— Нет, конечно, — сказал Лом. — Это только полфильма. Шутка, в общем…
— Хорош, — сказал я. — Не смешно. Давай дальше.
— Дальше, — Лом зевнул, — там сплошные драки. Этот, который хозяин завода, сначала собрал банду, человек сто, и послал. Брусли идет по улице, за угол завернул — а там толпа! У кого дубина, у кого пила, у кого цепь, все здоровые, на мышцах, морды дикие… Он встал спокойно, а они вокруг него забегают, по бокам, за спину, готовятся. А он улыбается и вот так делает, — Лом зажал большим пальцем одну ноздрю, а из другой выдул воздух. — И потом начал. Одного, второго, третьего… Потом у одного нунчаки отобрал, и вообще началось такое, что просто конец всему…
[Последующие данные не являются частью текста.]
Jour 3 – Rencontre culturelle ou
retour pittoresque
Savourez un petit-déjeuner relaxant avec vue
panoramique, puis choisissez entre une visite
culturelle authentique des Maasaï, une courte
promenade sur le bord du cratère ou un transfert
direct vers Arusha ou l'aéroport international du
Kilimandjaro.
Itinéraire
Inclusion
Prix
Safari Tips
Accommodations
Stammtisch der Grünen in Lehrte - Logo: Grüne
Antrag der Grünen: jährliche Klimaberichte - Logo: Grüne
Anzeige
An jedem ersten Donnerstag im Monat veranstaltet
— Точняк! — перебил Степа, неожиданно сильно возбудившись и опять садясь. — Теперь я вспомнил! Он нунчаки крутит — а они просто встали все и смотрят, глаза вот такие, не знают, что делать. Я смотрел эту киношку. Только давно, когда в Австрии жил… Один, самый смелый, сунулся, а Брусли только одно движение сделал — вообще незаметное, только свистнуло в воздухе, — и тот падает, и у него черепушка пополам разваливается! И мозги ползут… Точняк, я смотрел это. В конце там оказывается, что директор завода сам каратист серьезный. Брусли всех ломает, к нему в дом приходит, охрану вырубает — кого в кусты, кого через забор, кого в бассейн с водой, всех раскидал, дверь в комнату директора выбивает и видит: директор сидит себе спокойно за столом и чай пьет…
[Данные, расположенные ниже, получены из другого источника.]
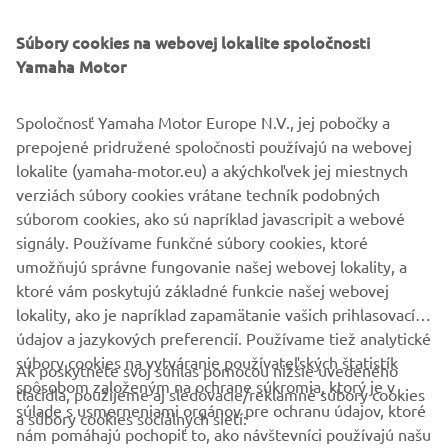
©Yamaha Motor Europe N.V. /Yamaha Motor Co., Ltd.
Súbory cookies na webovej lokalite spoločnosti
Yamaha Motor
Informácie ani obrázky na týchto webových stránkach sa
nesmú nikdy použiť na komerčné ani nekomerčné účely
Spoločnosť Yamaha Motor Europe N.V., jej pobočky a
bez výslovného písomného súhlasu spoločnosti Yamaha
prepojené pridružené spoločnosti používajú na webovej
Motor Europe N.V. a/alebo spoločnosti Yamaha Motor Co.,
lokalite (yamaha-motor.eu) a akýchkoľvek jej miestnych
Ltd.
verziách súbory cookies vrátane techník podobných
Vždy jazdite bezpečne a dodržiavajte všetky miestne
súborom cookies, ako sú napríklad javascripit a webové
predpisy o cestnej premávke.
signály. Používame funkčné súbory cookies, ktoré
umožňujú správne fungovanie našej webovej lokality, a
ktoré vám poskytujú základné funkcie našej webovej
lokality, ako je napríklad zapamätanie vašich prihlasovacích
údajov a jazykových preferencií. Používame tiež analytické
súbory cookies na vytváranie používateľských štatistík
Ak poskytnete svoj súhlas pomocou nižšie uvedeného
FIREMNÉ STRÁNKY
spôsobom založeným na ochrane súkromia, ktorý je v
tlačidla, použijeme aj sledovacie/reklamné súbory cookies
súlade s usmerneniami orgánov pre ochranu údajov, ktoré
a súbory cookies sociálnych sietí:
nám pomáhajú pochopiť to, ako návštevníci používajú našu
B2B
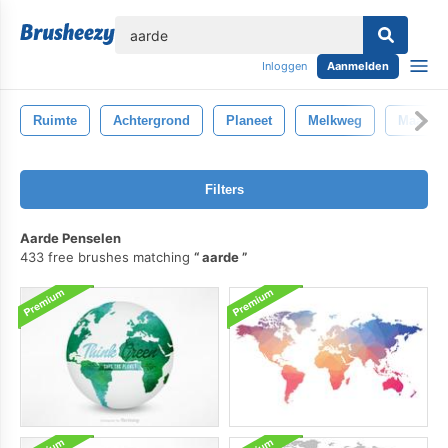
lose
Inloggen
Aanmelden
Ruimte
Achtergrond
Planeet
Melkweg
Maan
Filters
Aarde Penselen
433 free brushes matching
aarde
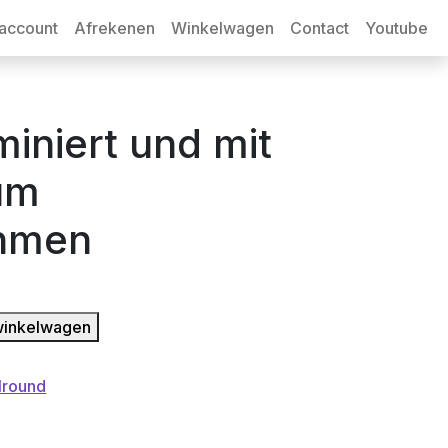
 account
Afrekenen
Winkelwagen
Contact
Youtube
miniert und mit
um
hmen
winkelwagen
lround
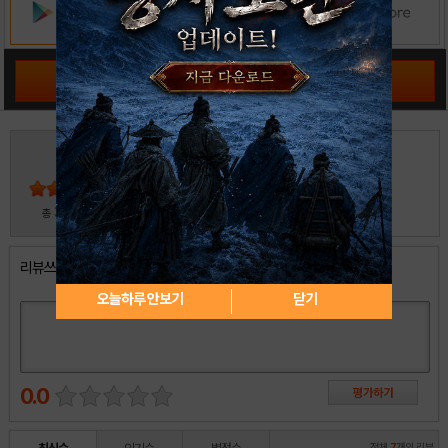
공략 커뮤니티 바로가기
3
5
4
3
2
30
총
명 참여
1
리뷰쓰기
오늘하루 안보기
닫기
0.0
전체
7
개의 리뷰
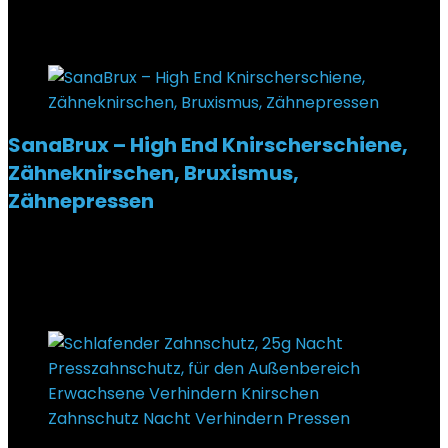
€
16,99
Added to wishlist
Removed from wishlist
0
SanaBrux – High End Knirscherschiene,
Zähneknirschen, Bruxismus,
Zähnepressen
Added to wishlist
Removed from wishlist
0
€
72,00
Added to wishlist
Removed from wishlist
0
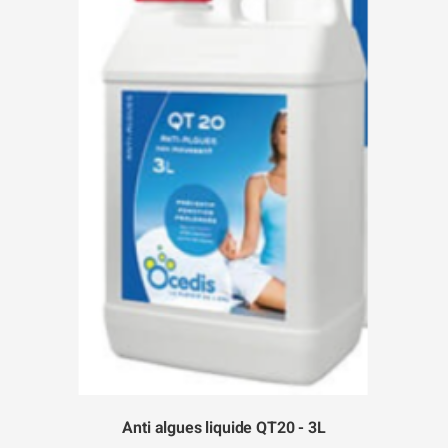
Anti algues liquide QT20 - 3L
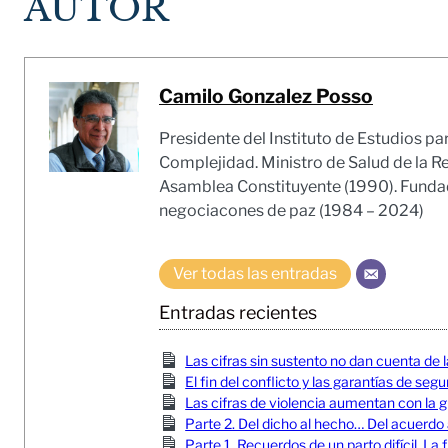
AUTOR
Camilo Gonzalez Posso
Presidente del Instituto de Estudios pa
Complejidad. Ministro de Salud de la R
Asamblea Constituyente (1990). Fundado
negociacones de paz (1984 – 2024)
Ver todas las entradas
Entradas recientes
Las cifras sin sustento no dan cuenta de l
El fin del conflicto y las garantías de seg
Las cifras de violencia aumentan con la gu
Parte 2. Del dicho al hecho… Del acuerdo
Parte 1. Recuerdos de un parto difícil. 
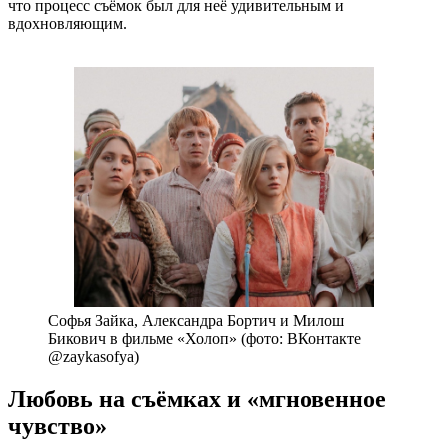
что процесс съёмок был для неё удивительным и
вдохновляющим.
Софья Зайка, Александра Бортич и Милош
Бикович в фильме «Холоп» (фото: ВКонтакте
@zaykasofya)
Любовь на съёмках и «мгновенное
чувство»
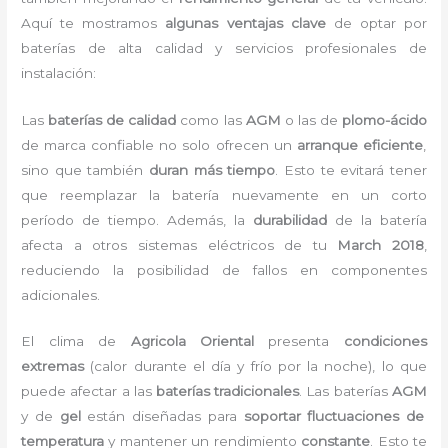
Aquí te mostramos
algunas ventajas clave
de optar por
baterías de alta calidad y servicios profesionales de
instalación:
Las
baterías de calidad
como las
AGM
o las de
plomo-ácido
de marca confiable no solo ofrecen un
arranque eficiente
,
sino que también
duran más tiempo
. Esto te evitará tener
que reemplazar la batería nuevamente en un corto
período de tiempo. Además, la
durabilidad
de la batería
afecta a otros sistemas eléctricos de tu
March 2018
,
reduciendo la posibilidad de fallos en componentes
adicionales.
El clima de
Agricola Oriental
presenta
condiciones
extremas
(calor durante el día y frío por la noche), lo que
puede afectar a las
baterías tradicionales
. Las baterías
AGM
y de
gel
están diseñadas para
soportar fluctuaciones de
temperatura
y mantener un rendimiento
constante
. Esto te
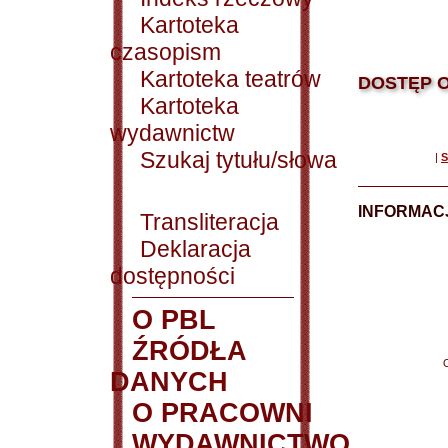
Kartoteka
czasopism
Kartoteka teatrów
DOSTĘP O
Kartoteka
wydawnictw
Szukaj tytułu/słowa
|
S
INFORMACJ
Transliteracja
Deklaracja
dostępności
O PBL
ŹRÓDŁA
DANYCH
O PRACOWNI
WYDAWNICTWO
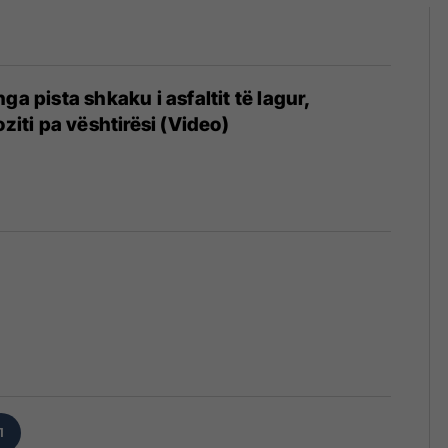
ga pista shkaku i asfaltit të lagur,
oziti pa vështirësi (Video)
1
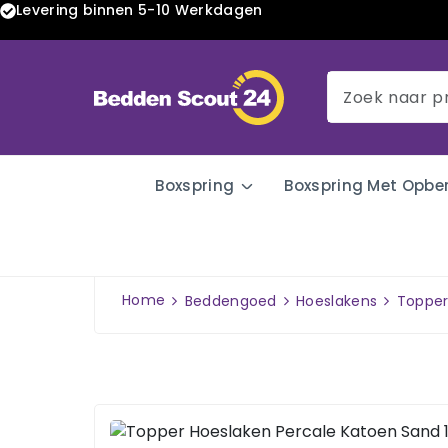
Levering binnen 5-10 Werkdagen
Boxspring
Boxspring Met Opbe
Home
Beddengoed
Hoeslakens
Topper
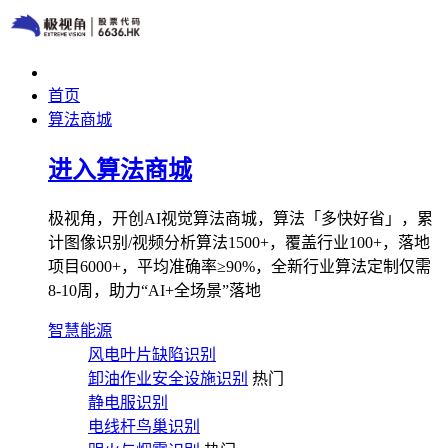
首页
算法商城
进入算法商城
极视角，开创AI视觉算法商城，算法「多快好省」，累
计图像识别/视频分析算法1500+，覆盖行业100+，落地
项目6000+，平均准确率≥90%，全新行业算法定制仅需
8-10周，助力“AI+全场景”落地
智慧能源
风电叶片缺陷识别
卸油作业安全设施识别
热门
静电服识别
电线杆鸟巢识别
— Да, да, — Лом оживился, — это сильный момент. Все, в общем, думают, что директор офигел от страха. В смысле, то есть зрители думают. А директор чай пьет. Потом смотрит на Брусли и начинает хохотать. Хо-хо-хо! Брусли стоит, ничего не понимает. Потом директор прямо как сидел — вскакивает, за одну сотую секунды, и уже на столе стоит, и в каждой руке — самурайский меч. И начинает этими мечами махать, в общем. Слышно только свист, и все падает. Люстра с потолка, чайник со стола, стулья — пополам, все в кашу рубит и на Брусли идет. А Брусли уже подраненный, тут задели, там повредили… Он за фильм человек триста завалил, не меньше… Силы на исходе, в общем. Директор — раз, и куртку ему разрубает. Брусли куртку срывает, и вперед. Начинает уклоняться, отпрыгивать, ложные движения, все эти вещи… И видит, что позади директора лежит стул сломанный, и одна деревяшка торчит, острым концом. И он, в общем, ловит момент — а сам уже еле двигается, тоже весь в крови, — и директору из последних сил пробивает в грудь, с ноги… Тот падает — и ему эта деревяшка сзади вот так входит, в шею, а спереди изо рта выходит.
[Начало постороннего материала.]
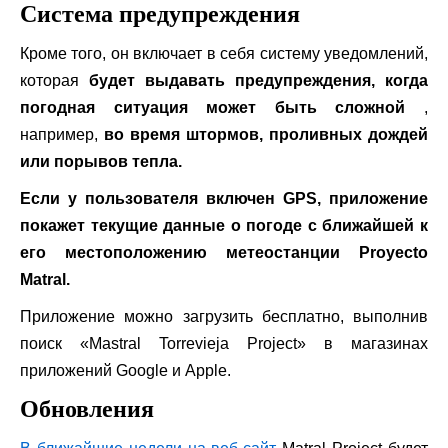
Система предупреждения
Кроме того, он включает в себя систему уведомлений,
которая
будет выдавать предупреждения, когда
погодная ситуация может быть сложной
,
например,
во время штормов, проливных дождей
или порывов тепла.
Если у пользователя включен GPS, приложение
покажет текущие данные о погоде с ближайшей к
его местоположению метеостанции Proyecto
Matral.
Приложение можно загрузить бесплатно, выполнив
поиск «Mastral Torrevieja Project» в магазинах
приложений Google и Apple.
Обновления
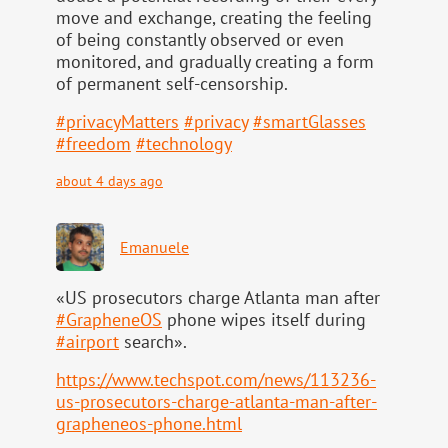
move and exchange, creating the feeling
of being constantly observed or even
monitored, and gradually creating a form
of permanent self-censorship.
#
privacyMatters
#
privacy
#
smartGlasses
#
freedom
#
technology
about 4 days ago
Emanuele
«US prosecutors charge Atlanta man after
#
GrapheneOS
phone wipes itself during
#
airport
search».
https://www.
techspot.com/news/113236-
us-pr
osecutors-charge-atlanta-man-after-
grapheneos-phone.html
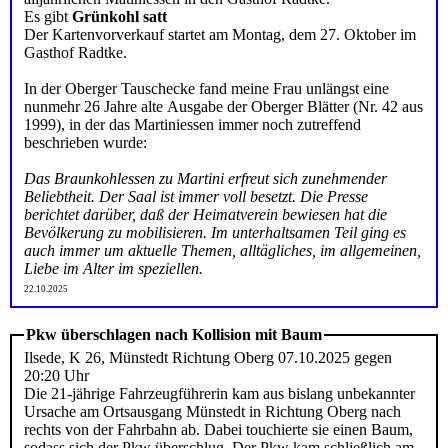
Es gibt
Grünkohl satt
Der Kartenvorverkauf startet am Montag, dem 27. Oktober im
Gasthof Radtke.
In der Oberger Tauschecke fand meine Frau unlängst eine
nunmehr 26 Jahre alte Ausgabe der Oberger Blätter (Nr. 42 aus
1999), in der das Martiniessen immer noch zutreffend
beschrieben wurde:
Das Braunkohlessen zu Martini erfreut sich zunehmender
Beliebtheit. Der Saal ist immer voll besetzt. Die Presse
berichtet darüber, daß der Heimatverein bewiesen hat die
Bevölkerung zu mobilisieren. Im unterhaltsamen Teil ging es
auch immer um aktuelle Themen, alltägliches, im allgemeinen,
Liebe im Alter im speziellen.
22.10.2025
Pkw überschlagen nach Kollision mit Baum
Ilsede, K 26, Münstedt Richtung Oberg 07.10.2025 gegen
20:20 Uhr
Die 21-jährige Fahrzeugführerin kam aus bislang unbekannter
Ursache am Ortsausgang Münstedt in Richtung Oberg nach
rechts von der Fahrbahn ab. Dabei touchierte sie einen Baum,
sodass sich der Pkw überschlug. Der Pkw kam schließlich am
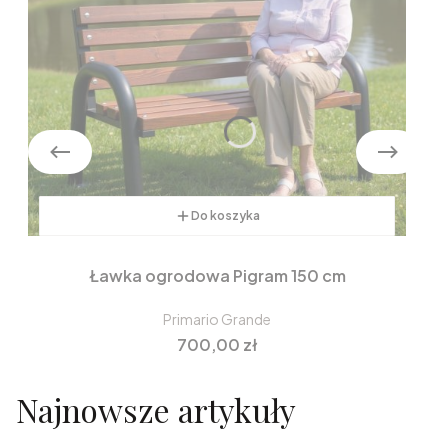
Do koszyka
Ławka ogrodowa Pigram 150 cm
Primario Grande
Cena
700,00 zł
Najnowsze artykuły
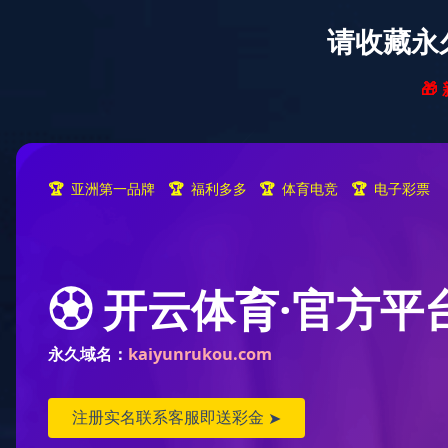
联系好博(中国)股份有限公司
好博(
Я помолчал, обдумывая все услышанное, и сказал:
— И чего? Вы во все это верите?
— Во что? — спросил Степа.
— Что один может триста человек победить?
Лом фыркнул.
— При чем тут «верить» или «не верить»? Это Брусли, понимаешь? Человек-легенда. Про него весь мир знает.
— Лично я ничего не знал.
— Теперь знаешь. В Совке эти фильмы не показывают.
— Где?
— В Советском Союзе, — пояснил Влад.
— Слишком много крови и насилия, — добавил Степа. — Народу это вредно.
Лом подтянул одеяло к груди.
— Народ ни при чем, — сказал он. — Бабки просто жмут. Фильм с Брусли купить — нужна валюта…
— Опять не понял, — сказал я. — Вы говорили, что ему деньги не нужны. А теперь говорите, что его фильмы за валюту продают.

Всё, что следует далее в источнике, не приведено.